What you should do:
Among the lines below, keep only those from the one containing "ا تهدید وارد" through the one containing "Συναγερμός στον Λυκαβηττό: Σορός σε", and reproduce them exactly.

[Stored items from a collection]
==*==
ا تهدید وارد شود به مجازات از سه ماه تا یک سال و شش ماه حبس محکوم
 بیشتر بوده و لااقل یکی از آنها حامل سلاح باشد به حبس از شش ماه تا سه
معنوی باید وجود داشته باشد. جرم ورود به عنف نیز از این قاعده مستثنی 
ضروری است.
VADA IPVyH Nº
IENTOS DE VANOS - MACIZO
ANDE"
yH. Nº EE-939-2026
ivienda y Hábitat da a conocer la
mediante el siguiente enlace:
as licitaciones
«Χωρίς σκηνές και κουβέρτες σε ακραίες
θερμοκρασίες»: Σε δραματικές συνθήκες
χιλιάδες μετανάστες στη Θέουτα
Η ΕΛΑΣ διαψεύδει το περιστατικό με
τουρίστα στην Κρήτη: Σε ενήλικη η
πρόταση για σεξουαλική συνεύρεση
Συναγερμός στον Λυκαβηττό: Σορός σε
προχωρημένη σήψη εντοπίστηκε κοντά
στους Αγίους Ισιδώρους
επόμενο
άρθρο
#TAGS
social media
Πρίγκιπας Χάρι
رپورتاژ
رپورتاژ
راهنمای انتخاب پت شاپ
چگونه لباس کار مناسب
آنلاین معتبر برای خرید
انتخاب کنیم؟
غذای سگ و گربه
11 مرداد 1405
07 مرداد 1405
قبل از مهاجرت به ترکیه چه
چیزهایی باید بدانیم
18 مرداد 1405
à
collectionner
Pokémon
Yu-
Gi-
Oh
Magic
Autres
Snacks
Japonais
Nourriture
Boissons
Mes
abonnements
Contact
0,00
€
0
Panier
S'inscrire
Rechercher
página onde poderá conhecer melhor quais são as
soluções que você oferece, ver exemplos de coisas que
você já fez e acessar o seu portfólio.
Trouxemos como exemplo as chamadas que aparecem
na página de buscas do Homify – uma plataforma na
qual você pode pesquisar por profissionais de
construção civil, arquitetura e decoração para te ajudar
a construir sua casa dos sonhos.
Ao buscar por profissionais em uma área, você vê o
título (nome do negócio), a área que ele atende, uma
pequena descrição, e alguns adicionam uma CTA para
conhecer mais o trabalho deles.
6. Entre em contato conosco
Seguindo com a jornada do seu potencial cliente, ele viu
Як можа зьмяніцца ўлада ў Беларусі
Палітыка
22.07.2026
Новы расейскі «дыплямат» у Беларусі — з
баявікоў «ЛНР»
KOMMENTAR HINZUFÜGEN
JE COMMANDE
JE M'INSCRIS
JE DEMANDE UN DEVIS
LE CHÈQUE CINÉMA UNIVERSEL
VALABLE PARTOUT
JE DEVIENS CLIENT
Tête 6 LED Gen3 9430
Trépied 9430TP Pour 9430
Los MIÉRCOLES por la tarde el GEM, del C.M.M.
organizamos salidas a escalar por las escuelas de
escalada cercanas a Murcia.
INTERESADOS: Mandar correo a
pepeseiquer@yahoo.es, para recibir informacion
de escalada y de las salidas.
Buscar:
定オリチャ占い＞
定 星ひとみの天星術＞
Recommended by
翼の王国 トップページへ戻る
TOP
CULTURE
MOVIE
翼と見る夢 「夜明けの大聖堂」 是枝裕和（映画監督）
==*==
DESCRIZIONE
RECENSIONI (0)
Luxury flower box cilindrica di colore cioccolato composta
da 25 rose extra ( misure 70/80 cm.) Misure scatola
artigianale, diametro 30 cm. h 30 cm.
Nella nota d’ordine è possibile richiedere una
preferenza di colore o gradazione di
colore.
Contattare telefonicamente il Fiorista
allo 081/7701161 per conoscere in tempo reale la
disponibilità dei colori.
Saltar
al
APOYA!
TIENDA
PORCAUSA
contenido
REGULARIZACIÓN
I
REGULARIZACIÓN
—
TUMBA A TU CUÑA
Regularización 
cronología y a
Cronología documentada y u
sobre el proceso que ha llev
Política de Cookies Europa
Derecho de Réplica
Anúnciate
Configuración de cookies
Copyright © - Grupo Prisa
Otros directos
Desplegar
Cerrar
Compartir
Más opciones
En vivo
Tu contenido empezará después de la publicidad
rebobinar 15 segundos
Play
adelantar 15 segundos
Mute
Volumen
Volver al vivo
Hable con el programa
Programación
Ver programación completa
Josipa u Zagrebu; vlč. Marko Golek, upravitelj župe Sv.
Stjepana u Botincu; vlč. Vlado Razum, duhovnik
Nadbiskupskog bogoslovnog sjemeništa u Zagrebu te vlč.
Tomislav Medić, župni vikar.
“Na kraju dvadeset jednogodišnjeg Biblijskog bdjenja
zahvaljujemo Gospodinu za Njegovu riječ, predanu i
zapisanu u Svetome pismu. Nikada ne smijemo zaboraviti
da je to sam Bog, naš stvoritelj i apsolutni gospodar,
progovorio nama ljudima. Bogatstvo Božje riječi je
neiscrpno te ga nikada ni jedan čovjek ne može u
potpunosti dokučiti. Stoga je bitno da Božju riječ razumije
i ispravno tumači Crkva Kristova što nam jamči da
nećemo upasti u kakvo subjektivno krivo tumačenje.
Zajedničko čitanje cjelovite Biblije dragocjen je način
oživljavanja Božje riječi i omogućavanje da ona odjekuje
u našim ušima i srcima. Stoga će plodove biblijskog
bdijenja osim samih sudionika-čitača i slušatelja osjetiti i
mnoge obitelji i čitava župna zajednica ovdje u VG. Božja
==*==
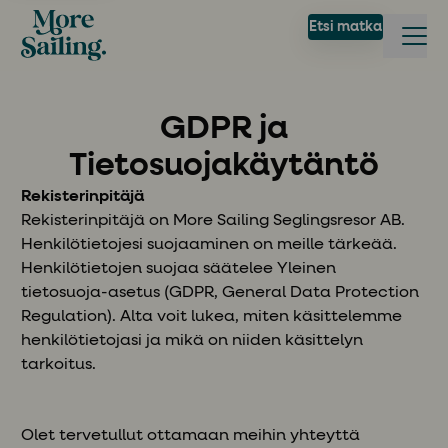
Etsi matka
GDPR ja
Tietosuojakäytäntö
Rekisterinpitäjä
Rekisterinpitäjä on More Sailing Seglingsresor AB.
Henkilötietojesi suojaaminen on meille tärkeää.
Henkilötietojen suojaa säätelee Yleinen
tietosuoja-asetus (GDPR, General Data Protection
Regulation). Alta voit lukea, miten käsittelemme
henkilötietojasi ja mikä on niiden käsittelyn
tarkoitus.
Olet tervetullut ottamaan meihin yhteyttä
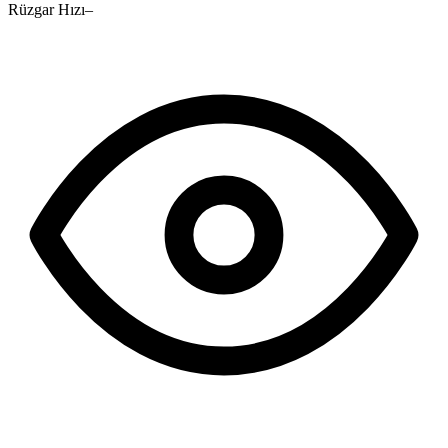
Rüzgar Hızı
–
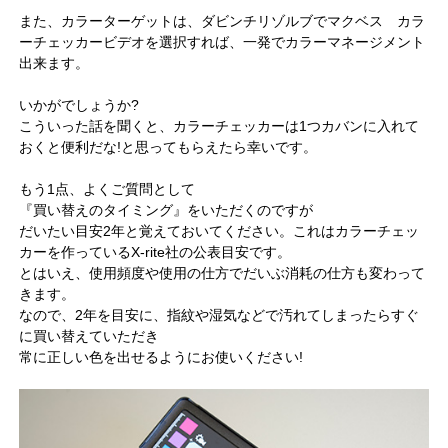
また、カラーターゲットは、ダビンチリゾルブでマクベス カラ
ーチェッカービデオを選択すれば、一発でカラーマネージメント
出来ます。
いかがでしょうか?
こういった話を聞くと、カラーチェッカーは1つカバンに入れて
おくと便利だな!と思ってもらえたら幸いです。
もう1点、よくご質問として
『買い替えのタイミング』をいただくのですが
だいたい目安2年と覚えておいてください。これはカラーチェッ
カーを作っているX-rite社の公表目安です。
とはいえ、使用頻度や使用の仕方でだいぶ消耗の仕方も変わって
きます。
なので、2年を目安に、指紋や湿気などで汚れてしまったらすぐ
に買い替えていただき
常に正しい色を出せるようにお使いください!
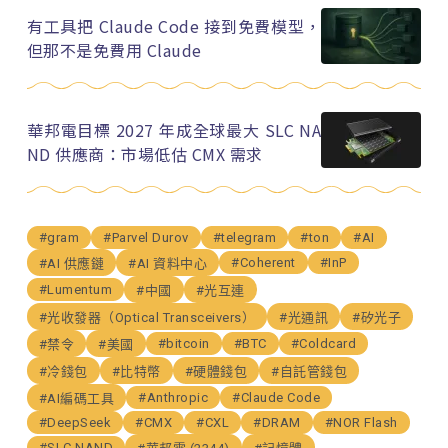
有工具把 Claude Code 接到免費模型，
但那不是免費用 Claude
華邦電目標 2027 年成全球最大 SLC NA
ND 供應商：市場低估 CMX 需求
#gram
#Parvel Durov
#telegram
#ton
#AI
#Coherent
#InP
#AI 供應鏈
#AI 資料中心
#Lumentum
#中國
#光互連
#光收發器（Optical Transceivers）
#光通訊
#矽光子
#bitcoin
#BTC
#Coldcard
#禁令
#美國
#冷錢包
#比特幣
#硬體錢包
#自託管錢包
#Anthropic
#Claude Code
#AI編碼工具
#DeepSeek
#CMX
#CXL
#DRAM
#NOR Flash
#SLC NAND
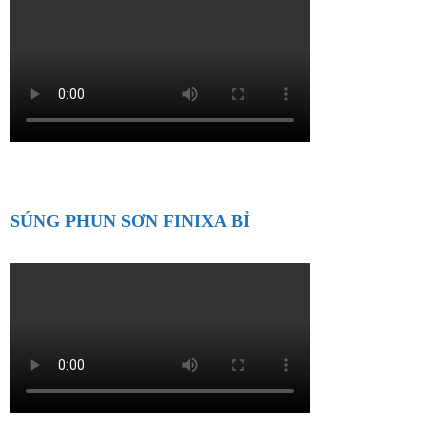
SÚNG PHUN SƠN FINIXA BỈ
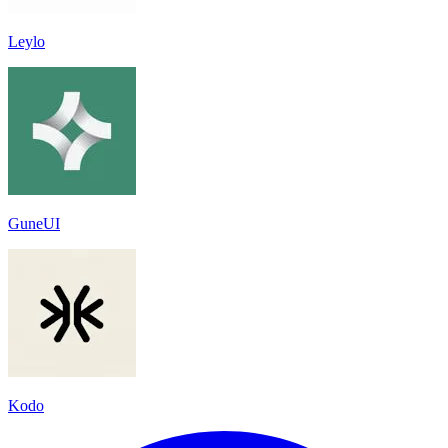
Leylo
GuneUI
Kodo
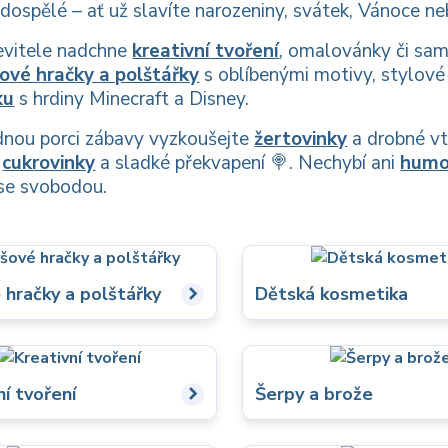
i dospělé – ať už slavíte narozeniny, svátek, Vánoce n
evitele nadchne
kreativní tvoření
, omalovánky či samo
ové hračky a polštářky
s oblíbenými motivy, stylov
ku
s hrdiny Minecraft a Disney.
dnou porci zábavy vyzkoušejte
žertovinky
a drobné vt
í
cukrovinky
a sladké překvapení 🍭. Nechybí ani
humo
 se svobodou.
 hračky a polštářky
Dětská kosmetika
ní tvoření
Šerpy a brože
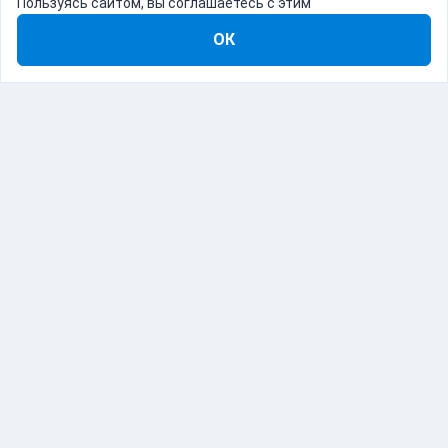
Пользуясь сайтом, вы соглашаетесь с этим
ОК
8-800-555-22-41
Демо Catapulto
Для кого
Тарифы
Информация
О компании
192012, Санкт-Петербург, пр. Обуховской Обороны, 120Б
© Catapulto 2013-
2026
==*==
Answer section:
ا تهدید وارد شود به مجازات از سه ماه تا یک سال و شش ماه حبس محکوم
 بیشتر بوده و لااقل یکی از آنها حامل سلاح باشد به حبس از شش ماه تا سه
معنوی باید وجود داشته باشد. جرم ورود به عنف نیز از این قاعده مستثنی 
ضروری است.
VADA IPVyH Nº
IENTOS DE VANOS - MACIZO
ANDE"
yH. Nº EE-939-2026
ivienda y Hábitat da a conocer la
mediante el siguiente enlace:
as licitaciones
«Χωρίς σκηνές και κουβέρτες σε ακραίες
θερμοκρασίες»: Σε δραματικές συνθήκες
χιλιάδες μετανάστες στη Θέουτα
Η ΕΛΑΣ διαψεύδει το περιστατικό με
τουρίστα στην Κρήτη: Σε ενήλικη η
πρόταση για σεξουαλική συνεύρεση
Συναγερμός στον Λυκαβηττό: Σορός σε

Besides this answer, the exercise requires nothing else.